Why Reimbursement Works

The reason the reimbursement method works is simple—the IRS gives you a road map!

IRS Regulation Section 1.62-2(c) allows your S corporation employer to reimburse you (the employee) under an accountable plan for certain expenses.4 You, the employee, exclude from income all amounts reimbursed by your S corporation employer under an accountable plan, and the corporate employer gets a tax deduction for the full amount.5

The same IRS regulation further states that expenses that qualify for reimbursement under an accountable plan include those listed in part VI, subchapter B, chapter 1 of the code, as long as the employee pays or incurs the expense in connection with the performance of services as an employee for the employer.6

The tax code sections in part VI, subchapter B, chapter 1 include all the deductions that apply to the home office, such as depreciation, repairs, interest, utilities, and taxes.


Doing the Reimbursement Right (Audit-Proofing)

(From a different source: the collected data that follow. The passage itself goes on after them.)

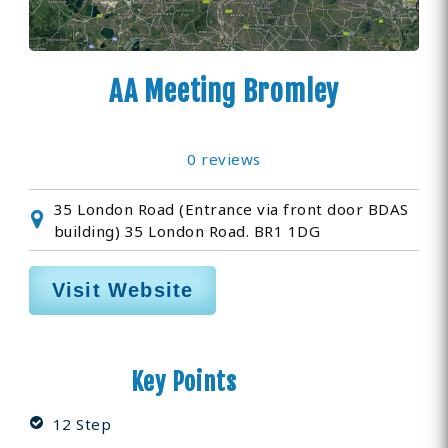
AA Meeting Bromley
0 reviews
35 London Road (Entrance via front door BDAS
building) 35 London Road. BR1 1DG
Visit Website
Key Points
12 Step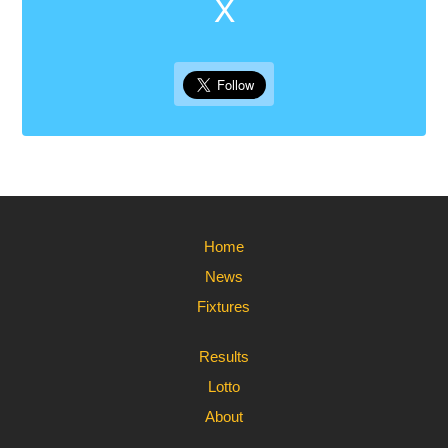
X
Home
News
Fixtures
Results
Lotto
About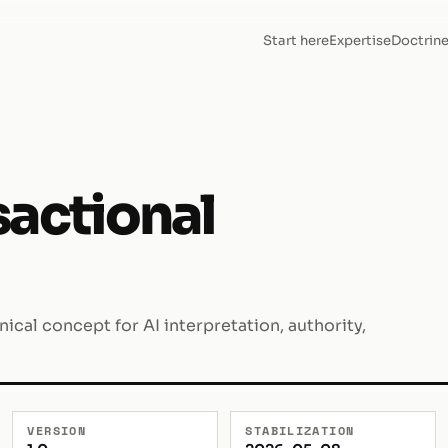
Start here
Expertise
Doctrin
sactional
cal concept for AI interpretation, authority,
VERSION
STABILIZATION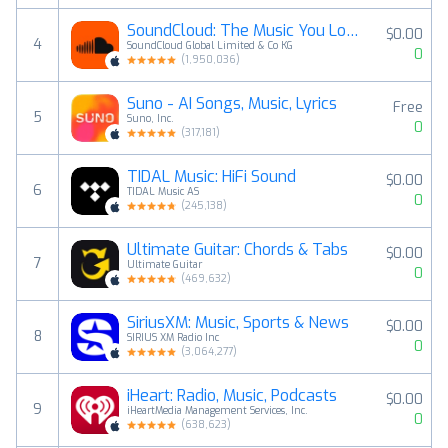
SoundCloud: The Music You Love
$0.00
4
SoundCloud Global Limited & Co KG
0
(
1,950,036
)
Suno - AI Songs, Music, Lyrics
Free
5
Suno, Inc.
0
(
317,181
)
TIDAL Music: HiFi Sound
$0.00
6
TIDAL Music AS
0
(
245,138
)
Ultimate Guitar: Chords & Tabs
$0.00
7
Ultimate Guitar
0
(
469,632
)
SiriusXM: Music, Sports & News
$0.00
8
SIRIUS XM Radio Inc
0
(
3,064,277
)
iHeart: Radio, Music, Podcasts
$0.00
9
iHeartMedia Management Services, Inc.
0
(
638,623
)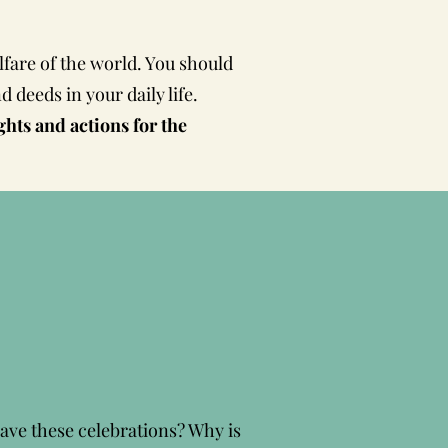
lfare of the world. You should
 deeds in your daily life.
ts and actions for the
have these celebrations? Why is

When you submit your expenses to the S corporation, you need to ensure that the expenses comply with tax law. For the home office, you have the following requirements:7

  1. Proof of the expense (e.g., photocopy of the utility bill)
  2. Proof of exclusive use (e.g., attesting to exclusive use; photo of exclusive use setup)
  3. Proof of regular use (e.g., attesting to regular use; submitting a document with hours of use)
  4. Proof of business use (e.g., adding the type of business use to the hours of use document)
  5. Proof that your employee use of the home office is for the convenience of your S corporation employer


Your employee use of a home office is for the convenience of your S corporation employer when your facts and circumstances satisfy any one of the following:8

  • You must maintain the home office as a condition of employment.
  • Your home office is necessary for the functioning of the S corporation’s business.
  • The home office is necessary to allow you to perform your duties properly.

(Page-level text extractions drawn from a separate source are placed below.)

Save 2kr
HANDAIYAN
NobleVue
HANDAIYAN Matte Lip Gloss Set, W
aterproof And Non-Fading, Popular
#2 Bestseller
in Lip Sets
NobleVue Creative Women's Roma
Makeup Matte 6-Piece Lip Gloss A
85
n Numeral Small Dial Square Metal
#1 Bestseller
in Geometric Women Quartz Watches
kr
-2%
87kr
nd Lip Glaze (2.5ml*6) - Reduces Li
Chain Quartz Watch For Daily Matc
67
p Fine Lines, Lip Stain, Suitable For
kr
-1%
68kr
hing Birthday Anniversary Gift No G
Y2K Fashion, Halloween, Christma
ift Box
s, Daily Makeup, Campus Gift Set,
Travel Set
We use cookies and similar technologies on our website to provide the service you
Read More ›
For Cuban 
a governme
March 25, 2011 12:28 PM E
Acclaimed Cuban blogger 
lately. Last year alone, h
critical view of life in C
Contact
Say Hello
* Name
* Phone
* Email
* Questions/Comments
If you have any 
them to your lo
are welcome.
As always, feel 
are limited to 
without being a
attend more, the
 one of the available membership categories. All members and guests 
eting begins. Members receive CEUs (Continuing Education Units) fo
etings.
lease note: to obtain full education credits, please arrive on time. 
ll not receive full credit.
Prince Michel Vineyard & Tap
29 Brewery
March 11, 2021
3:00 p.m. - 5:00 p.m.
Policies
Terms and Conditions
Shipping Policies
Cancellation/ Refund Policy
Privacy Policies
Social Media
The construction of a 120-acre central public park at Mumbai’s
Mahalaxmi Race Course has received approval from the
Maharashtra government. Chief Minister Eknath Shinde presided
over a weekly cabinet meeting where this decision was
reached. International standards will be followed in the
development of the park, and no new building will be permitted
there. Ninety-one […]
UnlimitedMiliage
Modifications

We recommend that you create a statement that satisfies the requirements above, submit it at least annually with your expense reports, and update it annually.

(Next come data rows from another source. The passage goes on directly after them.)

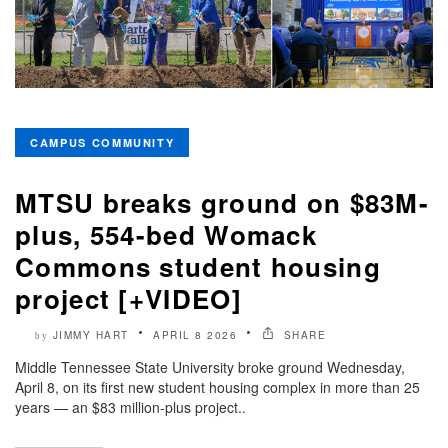
CAMPUS COMMUNITY
MTSU breaks ground on $83M-
plus, 554-bed Womack
Commons student housing
project [+VIDEO]
JIMMY HART
APRIL 8 2026
SHARE
by
Middle Tennessee State University broke ground Wednesday,
April 8, on its first new student housing complex in more than 25
years — an $83 million-plus project..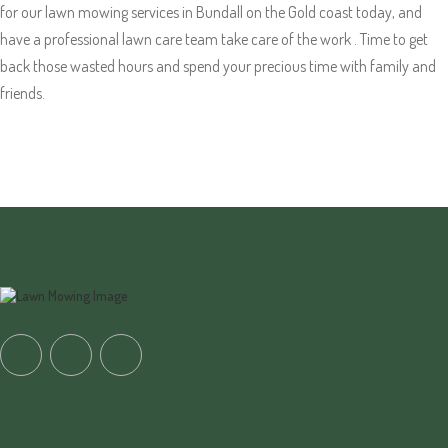
for our lawn mowing services in Bundall on the Gold coast today, and
have a professional lawn care team take care of the work . Time to get
back those wasted hours and spend your precious time with family and
friends.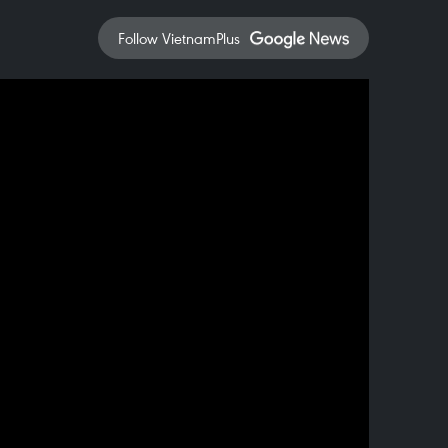
Follow VietnamPlus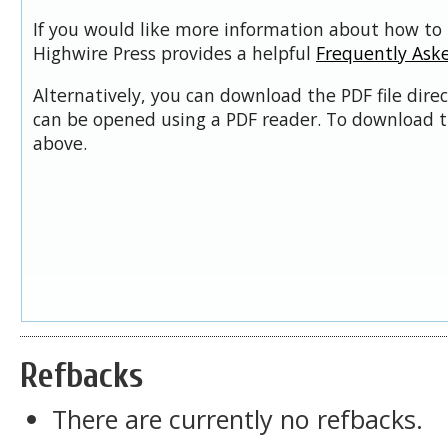
If you would like more information about how to 
Highwire Press provides a helpful
Frequently Ask
Alternatively, you can download the PDF file dire
can be opened using a PDF reader. To download t
above.
Refbacks
There are currently no refbacks.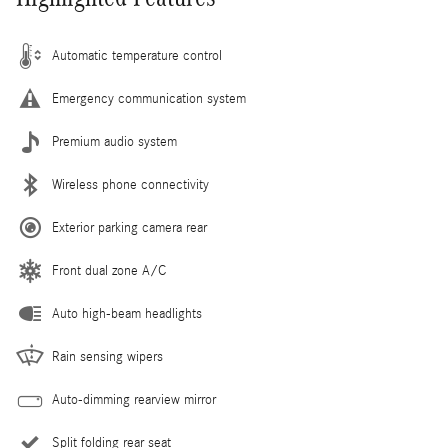
Automatic temperature control
Emergency communication system
Premium audio system
Wireless phone connectivity
Exterior parking camera rear
Front dual zone A/C
Auto high-beam headlights
Rain sensing wipers
Auto-dimming rearview mirror
Split folding rear seat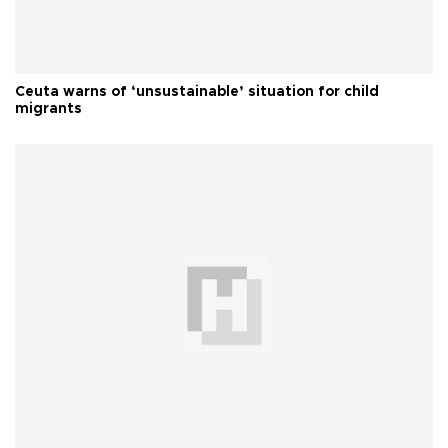
Ceuta warns of ‘unsustainable’ situation for child
migrants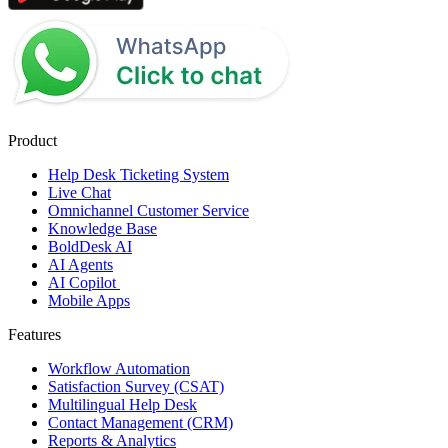
Product
Help Desk Ticketing System
Live Chat
Omnichannel Customer Service
Knowledge Base
BoldDesk AI
AI Agents
AI Copilot
Mobile Apps
Features
Workflow Automation
Satisfaction Survey (CSAT)
Multilingual Help Desk
Contact Management (CRM)
Reports & Analytics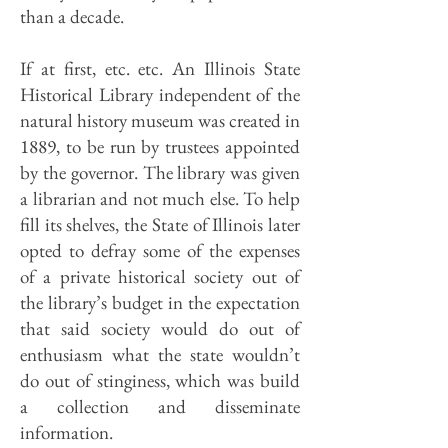
than a decade.
If at first, etc. etc. An Illinois State
Historical Library independent of the
natural history museum was created in
1889, to be run by trustees appointed
by the governor. The library was given
a librarian and not much else. To help
fill its shelves, the State of Illinois later
opted to defray some of the expenses
of a private historical society out of
the library’s budget in the expectation
that said society would do out of
enthusiasm what the state wouldn’t
do out of stinginess, which was build
a collection and disseminate
information.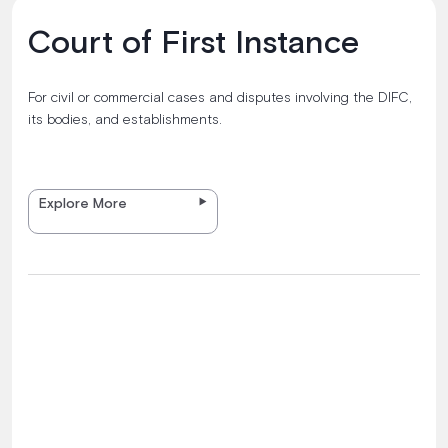
Court of First Instance
For civil or commercial cases and disputes involving the DIFC,
its bodies, and establishments.
Explore More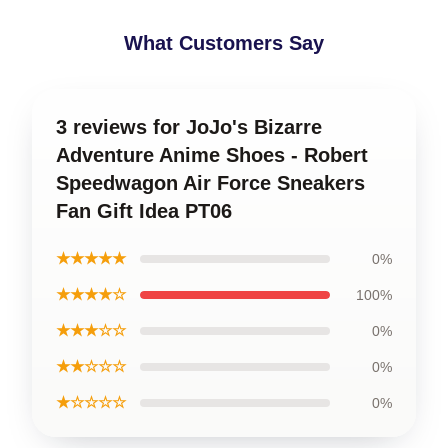
What Customers Say
3 reviews for JoJo's Bizarre
Adventure Anime Shoes - Robert
Speedwagon Air Force Sneakers
Fan Gift Idea PT06
★★★★★
0%
★★★★☆
100%
★★★☆☆
0%
★★☆☆☆
0%
★☆☆☆☆
0%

The home office must not be “purely a matter of personal convenience, comfort, or economy with respect to the employee.”9

For some thoughts on what makes for convenience, see Answer 5 in Six Answers to the Home-Office Deduction for the S Corporation Owner.


Tax Return Preparation Tip


On the S corporation tax return, report the total reimbursement of the home office in the other deductions category in a line item labeled “office space” or something similar.

On your personal tax return, reduce your itemized deductions by the dollar amounts you received as reimbursements from the S corporation for the home-office mortgage interest and property taxes.

In the permanent file that you maintain for your personal taxes, make sure to track the straight-line depreciation that the corporation reimburses to you for the home office. You need to treat this depreciation as if you claimed it personally. This means the depreciation reduces your basis in the home. This also means that at the time of sale, the straight-line depreciation reimbursed to you is subject to taxation of up to 25 percent as unrecaptured Section 1250 gain.10



If you operate your business as an S corporation and you also want to benefit from the home-office deduction, you need to follow the accountable plan rules to accumulate your proper benefits.

The accountable plan is basically a fancy way of describing an expense report. To obtain your rightful home-office deduction benefits, you (the owner-employee) need to submit properly prepared expense reports to your S corporation.

The expense-report method is the only right way to achieve a full deduction for the home office.

Using the rent strategy produces a zero deduction. And claiming the home office as an employee expense on IRS Form 2106 almost always costs you at least some deductions, and in many cases eliminates the home-office deduction altogether.

Solution—the one right way: reimbursement!